Page images and extracted text
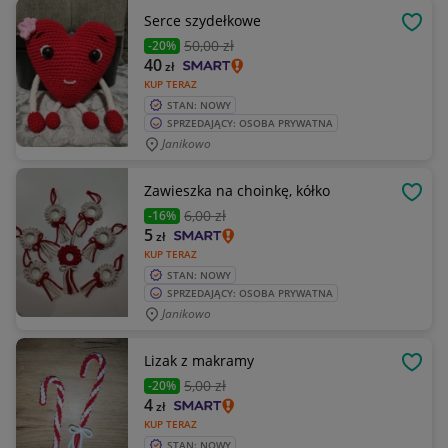
Serce szydełkowe
OBSE
50
,00 zł
-20%
40
zł
KUP TERAZ
STAN: NOWY
SPRZEDAJĄCY: OSOBA PRYWATNA
Janikowo
Zawieszka na choinkę, kółko
OBSE
6
,00 zł
-16%
5
zł
KUP TERAZ
STAN: NOWY
SPRZEDAJĄCY: OSOBA PRYWATNA
Janikowo
Lizak z makramy
OBSE
5
,00 zł
-20%
4
zł
KUP TERAZ
STAN: NOWY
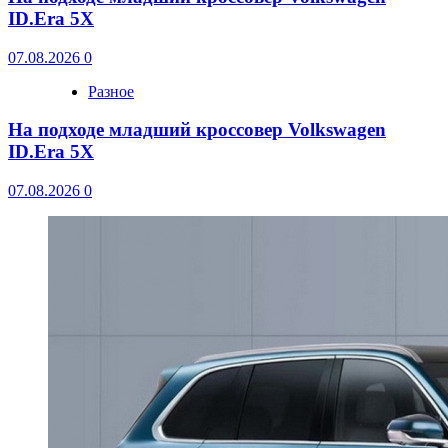
ID.Era 5X
07.08.2026
0
Разное
На подходе младший кроссовер Volkswagen
ID.Era 5X
07.08.2026
0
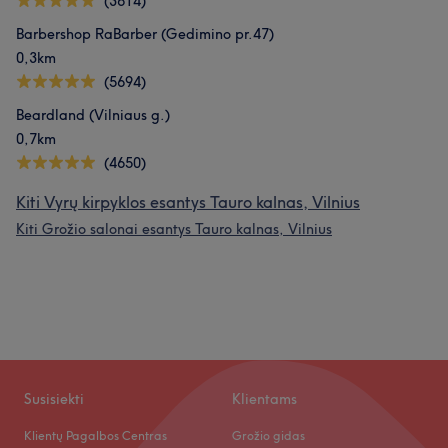
(3614)
Barbershop RaBarber (Gedimino pr.47)
0,3km
(5694)
Beardland (Vilniaus g.)
0,7km
(4650)
Kiti Vyrų kirpyklos esantys Tauro kalnas, Vilnius
Kiti Grožio salonai esantys Tauro kalnas, Vilnius
Susisiekti
Klientams
Klientų Pagalbos Centras
Grožio gidas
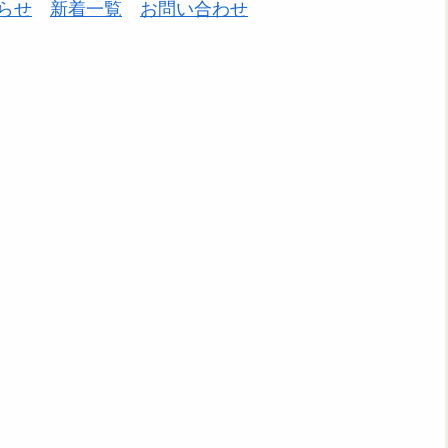
らせ
新着一覧
お問い合わせ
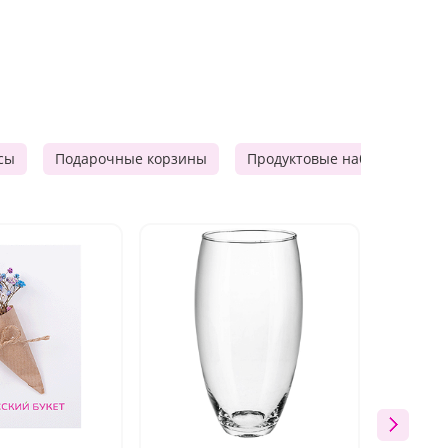
сы
Подарочные корзины
Продуктовые наборы
М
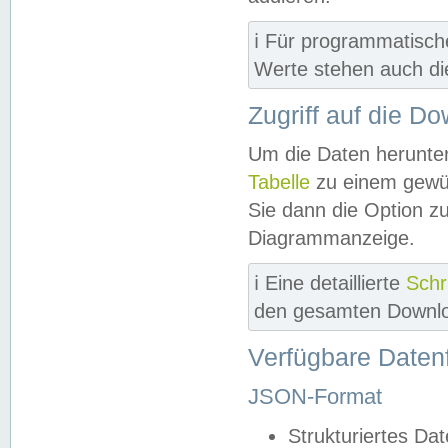
ℹ️ Für programmatisch
Werte stehen auch d
Zugriff auf die D
Um die Daten herunter
Tabelle
zu einem gewün
Sie dann die Option z
Diagrammanzeige.
ℹ️ Eine detaillierte
Schr
den gesamten Downlo
Verfügbare Daten
JSON-Format
Strukturiertes Da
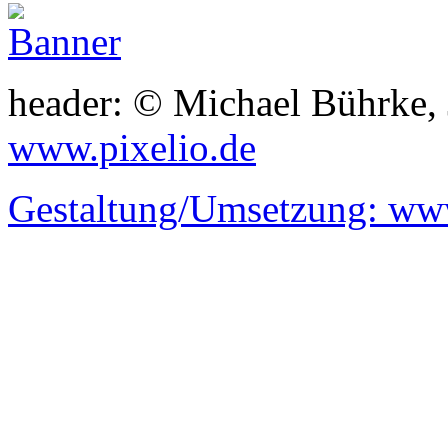
header: © Michael Bührke,
www.pixelio.de
Gestaltung/Umsetzung:
www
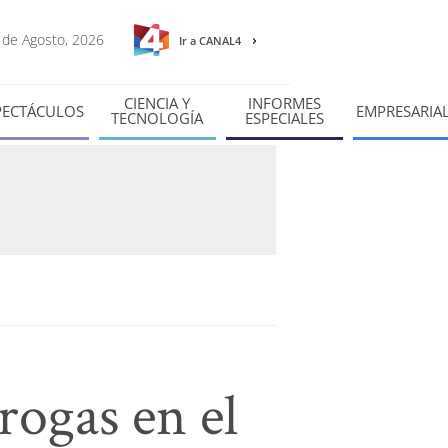
8 de Agosto, 2026
Ir a CANAL4
CIENCIA Y
INFORMES
PECTÁCULOS
EMPRESARIA
TECNOLOGÍA
ESPECIALES
rogas en el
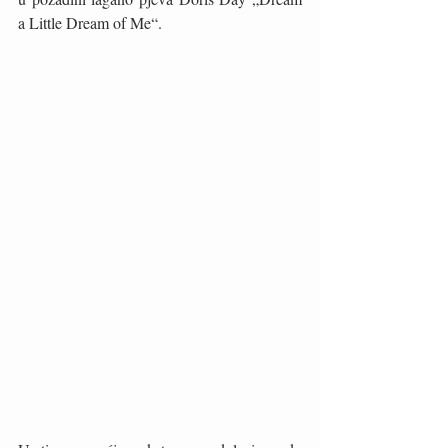
a Little Dream of Me“. 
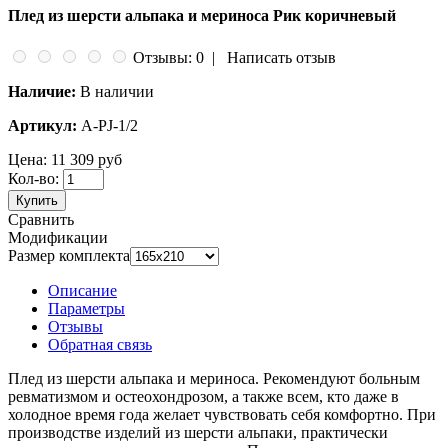
Плед из шерсти альпака и мериноса Рик коричневый
Отзывы: 0
|
Написать отзыв
Наличие:
В наличии
Артикул:
А-PJ-1/2
Цена:
11 309 руб
Кол-во:
Купить
Сравнить
Модификации
Размер комплекта
Описание
Параметры
Отзывы
Обратная связь
Плед из шерсти альпака и мериноса.
Рекомендуют больным
ревматизмом и остеохондрозом, а также всем, кто даже в
холодное время года желает чувствовать себя комфортно. При
производстве изделий из шерсти альпаки, практически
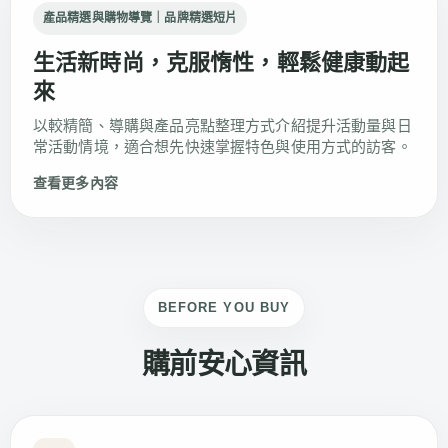
產品精選與購物導覽｜品牌精選短片
生活新時尚，克服惰性，輕鬆健康動起
來
以較精簡、導購與產品亮點整理方式介紹提升活動量與日
常活動情境，適合想先快速掌握特色與使用方式的訪客。
查看更多內容
BEFORE YOU BUY
購前安心資訊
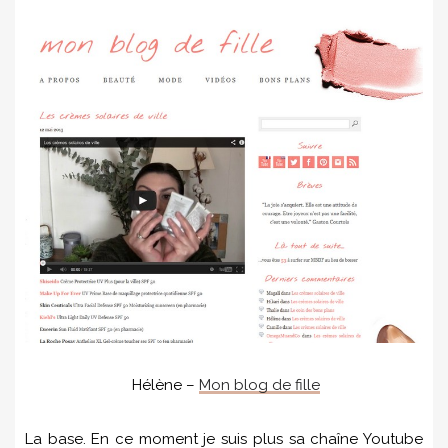
Hélène –
Mon blog de fille
La base. En ce moment je suis plus sa chaîne Youtube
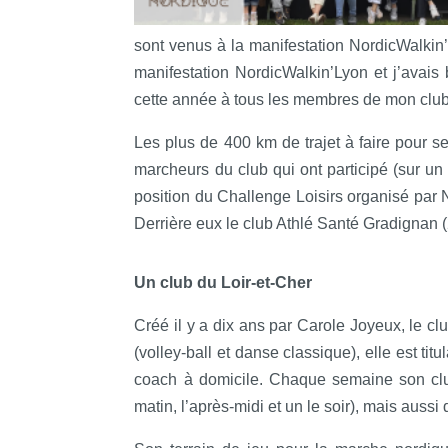
sont venus à la manifestation NordicWalkin’
manifestation NordicWalkin’Lyon et j’avais
cette année à tous les membres de mon club 
Les plus de 400 km de trajet à faire pour s
marcheurs du club qui ont participé (sur un
position du Challenge Loisirs organisé par 
Derrière eux le club Athlé Santé Gradignan (
Un club du Loir-et-Cher
Créé il y a dix ans par Carole Joyeux, le c
(volley-ball et danse classique), elle est ti
coach à domicile. Chaque semaine son cl
matin, l’après-midi et un le soir), mais aus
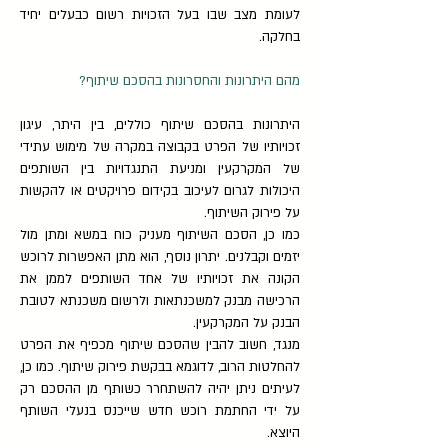
לעומת מצב שבו בעל הזכויות רשום כבעלים יחיד
בחלקה.
מהם היתרונות והחסרונות בהסכם שיתוף?
היתרונות בהסכם שיתוף כוללים, בין היתר, עיגון
זכויותיו של הפרט בקבוצה במקרה של מימוש עתידי
של המקרקעין ומניעת התנגדויות בין השותפים
היכולות לגרום לעיכוב בקידום פרויקטים או להקשות
על פירוק השיתוף.
כמו כן, הסכם השיתוף מעניק כוח במשא ומתן מול
יזמים וקבלנים. יתרון נוסף, הוא מתן האפשרות לרוכש
הקונה את זכויותיו של אחד השותפים לממן את
הרכישה מבנק למשכנתאות ולרשום משכנתא לטובת
הבנק על המקרקעין.
מנגד, חשוב להבין שהסכם שיתוף מכפיף את הפרט
להחלטות הרוב, לדוגמא בבקשת פירוק שיתוף. כמו כן,
לעיתים ניתן יהיה להשתחרר כשותף מן ההסכם רק
על ידי החתמת רוכש חדש שייכנס בנעלי השותף
היוצא.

== What is expected ==
Retype the lines above without alteration. The first is the one containing "הקונה את זכויותיו של אחד השותפים לממן את", and the last is the final line of the data.

== Solution to this task ==
הקונה את זכויותיו של אחד השותפים לממן את
הרכישה מבנק למשכנתאות ולרשום משכנתא לטובת
הבנק על המקרקעין.
מנגד, חשוב להבין שהסכם שיתוף מכפיף את הפרט
להחלטות הרוב, לדוגמא בבקשת פירוק שיתוף. כמו כן,
לעיתים ניתן יהיה להשתחרר כשותף מן ההסכם רק
על ידי החתמת רוכש חדש שייכנס בנעלי השותף
היוצא.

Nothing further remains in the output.